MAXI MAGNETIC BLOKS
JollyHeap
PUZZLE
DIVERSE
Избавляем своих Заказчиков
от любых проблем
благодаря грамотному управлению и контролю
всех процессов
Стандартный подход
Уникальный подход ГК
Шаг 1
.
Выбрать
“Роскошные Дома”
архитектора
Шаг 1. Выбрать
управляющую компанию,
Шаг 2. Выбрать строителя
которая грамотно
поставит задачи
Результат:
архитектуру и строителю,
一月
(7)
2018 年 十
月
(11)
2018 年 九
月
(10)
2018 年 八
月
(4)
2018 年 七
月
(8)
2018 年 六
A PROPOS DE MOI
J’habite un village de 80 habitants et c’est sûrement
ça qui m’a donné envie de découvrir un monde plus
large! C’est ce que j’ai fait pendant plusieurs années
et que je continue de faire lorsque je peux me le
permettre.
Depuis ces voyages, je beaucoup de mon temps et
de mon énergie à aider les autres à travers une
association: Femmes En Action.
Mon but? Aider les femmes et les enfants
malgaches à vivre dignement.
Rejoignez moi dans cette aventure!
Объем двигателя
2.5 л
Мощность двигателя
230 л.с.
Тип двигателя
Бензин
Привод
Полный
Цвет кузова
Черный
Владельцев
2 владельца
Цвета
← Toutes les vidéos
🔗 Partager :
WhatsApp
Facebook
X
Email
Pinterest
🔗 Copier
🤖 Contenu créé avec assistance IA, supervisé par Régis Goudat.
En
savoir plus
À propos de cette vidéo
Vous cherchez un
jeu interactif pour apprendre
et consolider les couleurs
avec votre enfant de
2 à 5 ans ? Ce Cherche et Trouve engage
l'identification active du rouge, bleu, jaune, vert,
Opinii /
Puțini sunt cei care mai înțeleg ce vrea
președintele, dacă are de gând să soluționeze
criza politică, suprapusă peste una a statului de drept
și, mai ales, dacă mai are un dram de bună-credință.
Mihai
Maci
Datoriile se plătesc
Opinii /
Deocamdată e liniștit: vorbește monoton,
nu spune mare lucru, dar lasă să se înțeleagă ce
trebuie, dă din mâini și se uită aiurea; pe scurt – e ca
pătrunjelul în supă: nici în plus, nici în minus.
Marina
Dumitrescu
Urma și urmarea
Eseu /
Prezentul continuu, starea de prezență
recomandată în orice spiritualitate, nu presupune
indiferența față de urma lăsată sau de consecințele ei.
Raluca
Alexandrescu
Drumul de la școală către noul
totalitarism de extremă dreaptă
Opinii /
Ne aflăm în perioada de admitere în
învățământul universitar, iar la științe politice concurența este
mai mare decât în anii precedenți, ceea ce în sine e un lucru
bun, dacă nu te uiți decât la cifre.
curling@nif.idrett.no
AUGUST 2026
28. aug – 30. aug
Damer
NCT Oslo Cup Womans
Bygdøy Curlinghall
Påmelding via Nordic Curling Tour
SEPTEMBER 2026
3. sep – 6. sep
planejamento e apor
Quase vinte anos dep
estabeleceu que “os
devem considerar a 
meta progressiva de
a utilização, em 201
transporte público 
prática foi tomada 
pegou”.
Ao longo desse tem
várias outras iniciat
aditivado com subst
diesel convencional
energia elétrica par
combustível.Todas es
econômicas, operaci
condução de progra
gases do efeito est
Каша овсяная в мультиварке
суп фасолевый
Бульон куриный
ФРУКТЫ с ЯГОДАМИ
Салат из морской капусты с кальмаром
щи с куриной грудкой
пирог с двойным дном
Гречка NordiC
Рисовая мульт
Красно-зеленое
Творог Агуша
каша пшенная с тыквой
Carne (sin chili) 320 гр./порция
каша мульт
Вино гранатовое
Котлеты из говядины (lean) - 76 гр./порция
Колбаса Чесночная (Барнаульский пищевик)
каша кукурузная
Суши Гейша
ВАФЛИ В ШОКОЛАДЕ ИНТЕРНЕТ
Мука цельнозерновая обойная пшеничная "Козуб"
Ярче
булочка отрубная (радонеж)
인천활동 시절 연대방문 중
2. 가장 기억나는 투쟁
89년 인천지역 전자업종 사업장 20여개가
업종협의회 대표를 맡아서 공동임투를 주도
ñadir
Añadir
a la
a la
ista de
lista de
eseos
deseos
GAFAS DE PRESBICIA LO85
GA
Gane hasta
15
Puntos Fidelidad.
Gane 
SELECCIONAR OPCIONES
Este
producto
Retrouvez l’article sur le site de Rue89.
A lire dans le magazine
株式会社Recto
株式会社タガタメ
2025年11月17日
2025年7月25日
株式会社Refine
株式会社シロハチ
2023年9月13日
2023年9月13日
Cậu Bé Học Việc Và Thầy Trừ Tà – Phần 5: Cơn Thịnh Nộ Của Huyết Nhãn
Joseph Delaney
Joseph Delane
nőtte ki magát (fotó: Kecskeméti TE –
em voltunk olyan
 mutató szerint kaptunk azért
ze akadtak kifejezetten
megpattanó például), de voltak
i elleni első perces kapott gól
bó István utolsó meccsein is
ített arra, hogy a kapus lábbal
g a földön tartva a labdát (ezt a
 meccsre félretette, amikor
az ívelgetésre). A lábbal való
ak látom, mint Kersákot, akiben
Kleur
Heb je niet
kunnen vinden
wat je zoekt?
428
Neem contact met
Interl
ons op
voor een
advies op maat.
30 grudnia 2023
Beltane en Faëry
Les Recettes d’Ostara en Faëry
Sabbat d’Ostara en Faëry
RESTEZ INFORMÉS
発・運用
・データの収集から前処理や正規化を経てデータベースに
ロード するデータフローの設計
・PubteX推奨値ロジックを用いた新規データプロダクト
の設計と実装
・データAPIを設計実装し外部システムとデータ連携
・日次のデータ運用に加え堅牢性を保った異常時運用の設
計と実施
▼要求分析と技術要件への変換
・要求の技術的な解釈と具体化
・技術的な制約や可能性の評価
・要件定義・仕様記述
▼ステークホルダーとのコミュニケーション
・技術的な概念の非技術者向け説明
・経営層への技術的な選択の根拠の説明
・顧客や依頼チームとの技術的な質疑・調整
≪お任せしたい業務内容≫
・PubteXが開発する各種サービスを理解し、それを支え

.....

This exercise requires the number of lines in the entries holding the word "порция", written alone.

● SOLUTION TO THE PROBLEM
2